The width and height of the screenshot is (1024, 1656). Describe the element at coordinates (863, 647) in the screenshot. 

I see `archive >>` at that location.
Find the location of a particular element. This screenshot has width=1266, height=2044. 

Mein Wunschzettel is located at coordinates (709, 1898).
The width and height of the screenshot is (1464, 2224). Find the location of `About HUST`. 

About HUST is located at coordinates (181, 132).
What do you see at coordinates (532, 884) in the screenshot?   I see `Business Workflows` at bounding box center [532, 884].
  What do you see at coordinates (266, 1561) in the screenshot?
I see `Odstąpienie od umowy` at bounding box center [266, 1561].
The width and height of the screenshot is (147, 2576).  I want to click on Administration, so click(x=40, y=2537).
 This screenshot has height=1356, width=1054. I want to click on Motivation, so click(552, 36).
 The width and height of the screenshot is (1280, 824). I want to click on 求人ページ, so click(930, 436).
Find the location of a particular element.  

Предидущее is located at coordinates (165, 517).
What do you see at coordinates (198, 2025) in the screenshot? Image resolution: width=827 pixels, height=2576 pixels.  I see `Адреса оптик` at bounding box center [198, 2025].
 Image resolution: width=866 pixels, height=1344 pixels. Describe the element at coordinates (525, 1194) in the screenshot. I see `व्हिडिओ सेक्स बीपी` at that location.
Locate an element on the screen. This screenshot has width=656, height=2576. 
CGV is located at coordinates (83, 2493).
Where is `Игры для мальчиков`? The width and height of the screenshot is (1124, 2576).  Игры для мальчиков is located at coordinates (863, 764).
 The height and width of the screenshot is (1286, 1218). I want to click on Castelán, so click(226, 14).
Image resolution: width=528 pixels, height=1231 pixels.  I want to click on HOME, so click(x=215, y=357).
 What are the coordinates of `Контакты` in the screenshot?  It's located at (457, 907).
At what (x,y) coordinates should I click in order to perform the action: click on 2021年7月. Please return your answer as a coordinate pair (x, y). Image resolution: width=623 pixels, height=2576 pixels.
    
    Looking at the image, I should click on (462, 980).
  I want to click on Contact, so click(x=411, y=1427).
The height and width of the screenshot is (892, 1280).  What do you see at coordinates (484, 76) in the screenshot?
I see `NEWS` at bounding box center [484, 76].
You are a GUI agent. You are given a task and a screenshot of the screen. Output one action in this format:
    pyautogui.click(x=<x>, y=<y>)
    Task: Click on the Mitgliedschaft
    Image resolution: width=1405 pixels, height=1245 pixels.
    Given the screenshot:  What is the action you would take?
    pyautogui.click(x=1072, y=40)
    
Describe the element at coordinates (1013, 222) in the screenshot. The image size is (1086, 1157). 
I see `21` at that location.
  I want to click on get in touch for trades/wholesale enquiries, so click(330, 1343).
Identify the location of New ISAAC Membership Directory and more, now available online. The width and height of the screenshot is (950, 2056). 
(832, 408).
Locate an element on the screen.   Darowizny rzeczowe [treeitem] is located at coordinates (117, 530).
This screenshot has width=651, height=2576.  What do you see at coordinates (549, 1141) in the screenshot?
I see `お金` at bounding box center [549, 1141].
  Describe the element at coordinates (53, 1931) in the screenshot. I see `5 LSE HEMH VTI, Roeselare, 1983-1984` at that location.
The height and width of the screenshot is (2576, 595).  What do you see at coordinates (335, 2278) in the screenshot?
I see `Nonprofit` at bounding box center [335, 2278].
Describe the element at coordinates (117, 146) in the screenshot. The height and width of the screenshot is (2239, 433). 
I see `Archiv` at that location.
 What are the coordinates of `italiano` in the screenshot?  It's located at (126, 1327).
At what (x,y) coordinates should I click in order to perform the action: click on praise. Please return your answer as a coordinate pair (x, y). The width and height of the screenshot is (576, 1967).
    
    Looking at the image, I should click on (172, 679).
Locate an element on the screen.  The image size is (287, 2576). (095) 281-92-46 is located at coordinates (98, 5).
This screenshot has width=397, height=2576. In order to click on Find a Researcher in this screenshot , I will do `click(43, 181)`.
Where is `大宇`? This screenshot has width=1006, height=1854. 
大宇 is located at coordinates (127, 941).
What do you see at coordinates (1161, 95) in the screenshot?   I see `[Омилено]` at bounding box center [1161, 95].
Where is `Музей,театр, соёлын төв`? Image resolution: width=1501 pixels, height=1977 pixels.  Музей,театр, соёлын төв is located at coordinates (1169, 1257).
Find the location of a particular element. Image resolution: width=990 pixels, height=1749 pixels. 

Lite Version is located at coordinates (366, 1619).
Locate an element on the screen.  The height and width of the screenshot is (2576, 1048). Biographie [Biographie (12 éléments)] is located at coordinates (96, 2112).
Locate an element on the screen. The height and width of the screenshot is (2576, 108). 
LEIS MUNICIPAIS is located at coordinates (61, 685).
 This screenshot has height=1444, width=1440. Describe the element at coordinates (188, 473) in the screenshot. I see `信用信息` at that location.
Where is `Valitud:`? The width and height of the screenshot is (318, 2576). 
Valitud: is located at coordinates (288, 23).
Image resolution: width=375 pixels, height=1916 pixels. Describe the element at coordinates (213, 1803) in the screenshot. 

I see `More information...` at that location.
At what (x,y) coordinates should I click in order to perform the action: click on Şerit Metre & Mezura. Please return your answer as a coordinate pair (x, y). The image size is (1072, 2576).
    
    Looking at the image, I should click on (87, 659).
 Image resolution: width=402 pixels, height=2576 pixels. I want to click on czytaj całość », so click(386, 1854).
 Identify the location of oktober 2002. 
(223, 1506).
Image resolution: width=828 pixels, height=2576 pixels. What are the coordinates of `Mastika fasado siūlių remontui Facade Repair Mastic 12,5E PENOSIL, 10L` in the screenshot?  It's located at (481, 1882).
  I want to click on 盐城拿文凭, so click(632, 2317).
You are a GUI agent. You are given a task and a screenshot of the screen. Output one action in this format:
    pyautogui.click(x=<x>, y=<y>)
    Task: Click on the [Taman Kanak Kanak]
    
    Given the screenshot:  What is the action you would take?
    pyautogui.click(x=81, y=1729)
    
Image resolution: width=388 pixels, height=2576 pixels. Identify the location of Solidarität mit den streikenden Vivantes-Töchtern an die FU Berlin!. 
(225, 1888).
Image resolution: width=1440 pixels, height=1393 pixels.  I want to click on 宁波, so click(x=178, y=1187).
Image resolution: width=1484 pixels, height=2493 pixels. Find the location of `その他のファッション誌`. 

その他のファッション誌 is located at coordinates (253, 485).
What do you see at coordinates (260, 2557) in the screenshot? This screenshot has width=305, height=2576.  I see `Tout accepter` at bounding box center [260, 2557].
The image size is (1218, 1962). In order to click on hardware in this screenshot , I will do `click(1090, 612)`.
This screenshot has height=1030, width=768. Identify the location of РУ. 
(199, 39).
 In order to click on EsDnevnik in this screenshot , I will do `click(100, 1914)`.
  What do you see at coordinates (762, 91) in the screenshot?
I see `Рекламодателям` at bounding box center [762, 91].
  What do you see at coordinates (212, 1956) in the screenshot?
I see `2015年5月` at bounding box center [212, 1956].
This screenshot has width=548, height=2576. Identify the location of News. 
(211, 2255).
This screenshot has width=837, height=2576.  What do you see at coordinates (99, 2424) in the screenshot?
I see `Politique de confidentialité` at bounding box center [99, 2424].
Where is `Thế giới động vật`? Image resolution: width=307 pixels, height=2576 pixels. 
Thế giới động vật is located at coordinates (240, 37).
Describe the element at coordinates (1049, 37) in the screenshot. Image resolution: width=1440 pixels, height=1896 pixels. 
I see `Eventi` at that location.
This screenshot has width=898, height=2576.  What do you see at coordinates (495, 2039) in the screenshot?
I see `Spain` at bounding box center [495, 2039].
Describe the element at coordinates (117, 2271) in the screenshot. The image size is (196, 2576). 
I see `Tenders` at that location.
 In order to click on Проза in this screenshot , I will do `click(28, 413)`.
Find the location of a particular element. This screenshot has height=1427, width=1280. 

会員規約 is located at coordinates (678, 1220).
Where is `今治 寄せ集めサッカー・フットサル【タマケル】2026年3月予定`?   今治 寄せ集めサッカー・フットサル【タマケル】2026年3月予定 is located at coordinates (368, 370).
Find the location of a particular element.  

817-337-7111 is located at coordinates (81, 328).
....
▸ **YOUR ASSIGNMENT**
Only the lines from the one with "In order to click on Проза" through the end of the records above are to be copied, exactly as written.

▸ **EXERCISE OUTPUT**
 In order to click on Проза in this screenshot , I will do `click(28, 413)`.
Find the location of a particular element. This screenshot has height=1427, width=1280. 

会員規約 is located at coordinates (678, 1220).
Where is `今治 寄せ集めサッカー・フットサル【タマケル】2026年3月予定`?   今治 寄せ集めサッカー・フットサル【タマケル】2026年3月予定 is located at coordinates (368, 370).
Find the location of a particular element.  

817-337-7111 is located at coordinates (81, 328).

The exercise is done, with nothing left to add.